In a successful transatlantic collaboration, scientists at The Institute for Genomic Research (TIGR) in Rockville, MD, and at four research centers in Germany have deciphered and analyzed the complete genome of a bacterium, Pseudomonas putida, that has the potential to be used to remediate organic pollutants in soil as well as to help promote plant growth and fight plant diseases.

The genome analysis is published in the journal Environmental Microbiology, which devotes its entire December 2002 issue to articles about P. putida and related Pseudomonas species. The genome paper sheds light on the complex and versatile metabolism that gives P. putida an important role in laboratory research on soil bacteria and also gives the bacterium great potential for bioremediation and other uses.

TIGR's German collaborators in the sequencing project were the Medizinische Hochschule Hannover (MHH) medical college in Hannover; the Gesellschaft fuer Biotechnologische Forschung (GBF) national research center for biotechnology in Braunschweig; the Deutsches Krebsforschungszentrum (DKFZ) cancer research center n Heidelberg; and the sequencing and genomics center of QIAGEN GmbH in Hilden.

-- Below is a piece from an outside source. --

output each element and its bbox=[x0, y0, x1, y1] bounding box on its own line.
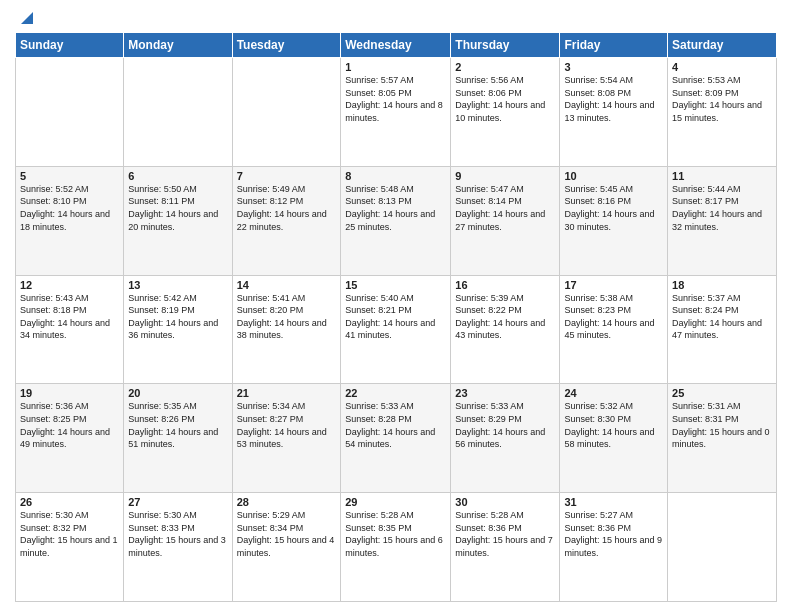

Professor Burkhard Tuemmler from the MHH was the project's German coordinator. The P. putida project was supported by grants from the U.S. Department of Energy and from the German research ministry, the BMBF.

Associate Investigator Karen E. Nelson, who along with TIGR President Claire M. Fraser led TIGR's component of the sequencing and analysis project, said the availability of the complete genome sequence of P. putida strain KT2440 will make the organism more useful to a range of scientists who are developing new ways to use it and related microbes to clean up organic pollutants.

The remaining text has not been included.